Die 802.11ax-Norm fügt Uplink MU-MIMO als Option hinzu. Damit können zwei oder mehr Clients auf Geheiß der Basis gleichzeitig Daten an sie senden. Dabei muss jedoch nicht nur das Timing der Clients stimmen, sondern auch Frequenzverschiebungen minimiert werden und genügend unterschiedliche Ausbreitungspfade verfügbar sein. Weil 802.11ax mit OFDMA aber bereits ein Verfahren einführt, das gleichzeitige Clientübertragungen ermöglicht, hat sich die WFA gegen eine Aufnahme von UL MU-MIMO in ihr erstes 802.11ax-Zertifizierungsprogramm ausgesprochen.

Dennoch ist das Interesse der Chip-Hersteller an 11ax groß. Nachdem Quantenna schon 2016 und Anfang 2017 dann Qualcomm mit der Ankündigung von Produktmustern vorpreschten, stieß im August 2017 auch Broadcom hinzu. Aber die Markteinführung von zertifizierten Geräten wird noch auf sich warten lassen. Denn wie aus gewöhnlich gut unterrichteten Kreisen zu hören war, liegen die Arbeiten am zugehörigen WFA-Zertifizierungsprogramm aktuell deutlich hinter dem – ohnehin sehr optimistischen – Zeitplan. Dennoch erwarten einige Hersteller nach wie vor eine Verabschiedung des Programms bereits im Dezember 2019.

Doch aufgrund des neuen OFDMA-Verfahrens (Orthogonal Frequency Division Multiple Access), mit dem sich die WLAN-Industrie noch vertraut machen muss, erscheint es aktuell realistischer, mit einer Markteinführung erst ab 2020 zu rechnen – Pessimisten nennen auch schon mal das Jahr 2021. Vorher könnten aber durchaus schon Produkte ohne Zertifizierung auf dem Markt erscheinen, die dann gemäß irgendeinem 11ax-Zwischenstand funken. Manche Hersteller fühlen sich nämlich durch aufstrebende Alternativtechniken wie MuLTEfire und LAA-LTE unter Zugzwang. Das legen einige Produktmusterankündigungen bereits jetzt nahe. Den Kunden bleibt zu wünschen, dass ihnen das Chaos erspart bleibt, das die Pre-802.11n-Produkte seinerzeit verursachten. Große Hoffnung besteht jedoch nicht.
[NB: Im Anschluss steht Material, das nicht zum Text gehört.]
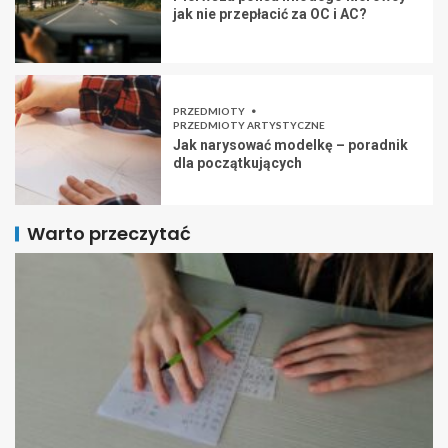
jak nie przepłacić za OC i AC?
PRZEDMIOTY
PRZEDMIOTY ARTYSTYCZNE
Jak narysować modelkę – poradnik
dla początkujących
Warto przeczytać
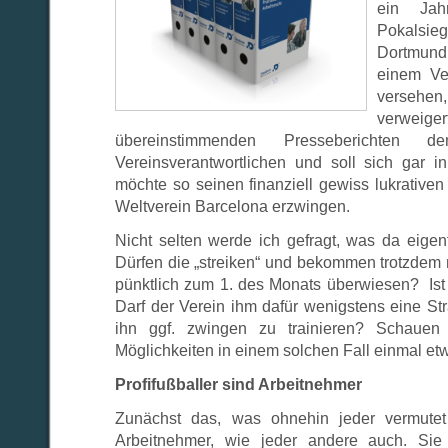
ein Jah
Pokals
Dortmun
einem Ve
versehe
verwe
übereinstimmenden Presseberichten
Vereinsverantwortlichen und soll sich gar in
möchte so seinen finanziell gewiss lukrativ
Weltverein Barcelona erzwingen.
Nicht selten werde ich gefragt, was da eigentli
Dürfen die „streiken“ und bekommen trotzdem 
pünktlich zum 1. des Monats überwiesen? Is
Darf der Verein ihm dafür wenigstens eine S
ihn ggf. zwingen zu trainieren? Schauen 
Möglichkeiten in einem solchen Fall einmal et
Profifußballer sind Arbeitnehmer
Zunächst das, was ohnehin jeder vermutet h
Arbeitnehmer, wie jeder andere auch. Sie u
Mit dem am 5. Oktober veröffentlichten Entwurf 2.0 der IEEE-Norm 802.11ax sind die verbliebenen 1500 Kommentare, die während der Abstimmung über die erste Fassung der Norm eingingen, beantwortet worden. Die Arbeitsgruppe TGax ist zuversichtlich, die nun begonnene zweite Abstimmungsrunde mit deutlicher Zustimmung überstehen zu können. Spätestens zur November-Tagung wird das Abstimmungsergebnis bekannt gegeben.

Damit würde 802.11ax zur Erweiterung von 802.11-2016 und noch vor Verabschiedung der nächsten Hauptfassung 802.11-2020 erscheinen. Diese Hauptfassungen werden von der Maintenance-Gruppe erarbeitet, die sich im Mai zum vierten Mal konstituiert hat und TGmd genannt wird. Ihre Aufgabe ist die Integration der Norm 802.11-2016 mit den Erweiterungen 802.11ai (Fast Initial Link Setup), 802.11ah (Sub 1 GHz), 802.11aq (Pre-Association Discovery), 802.11ak (General Link) und 802.11aj (Chinese Millimeterwave) in die nächste Hauptfassung der Spezifikation 802.11-2020.

Wenn TGax das erwartete Tempo halten kann, würde auch 802.11ax noch in diese Hauptfassung integriert werden. Deshalb schlug ein Mitarbeiter von HPE im Juli vor, die 11ax-Projektziele dahingehend zu ändern, dass auch Frequenzen zwischen 5,925 GHz und 7,125 GHz berücksichtigt werden. Obschon noch gar nicht klar ist, ob der US-amerikanische Regulierer FCC und seine europäische Pendants dem Wunsch der Wi-Fi-Industrie entgegenkommen werden, will TGax schon jetzt vorbereitet sein und ein Kanalraster samt Nummerierung festlegen. Diese Nummerierung würde durch 802.11ax allgemein Eingang in 802.11-2020 finden und somit auch älteren 802.11n oder 802.11ac-Geräten dienen, falls deren Hersteller sie mit Firmware-Updates für mehr Spektrum ertüchtigen. Nachdem Qualcomm bereits 2016 davor warnte, dass WLAN künftig zu wenig Funkspektrum zur Verfügung stünde, hat sich die WFA dem Ruf nach weiteren Funkkanälen angeschlossen.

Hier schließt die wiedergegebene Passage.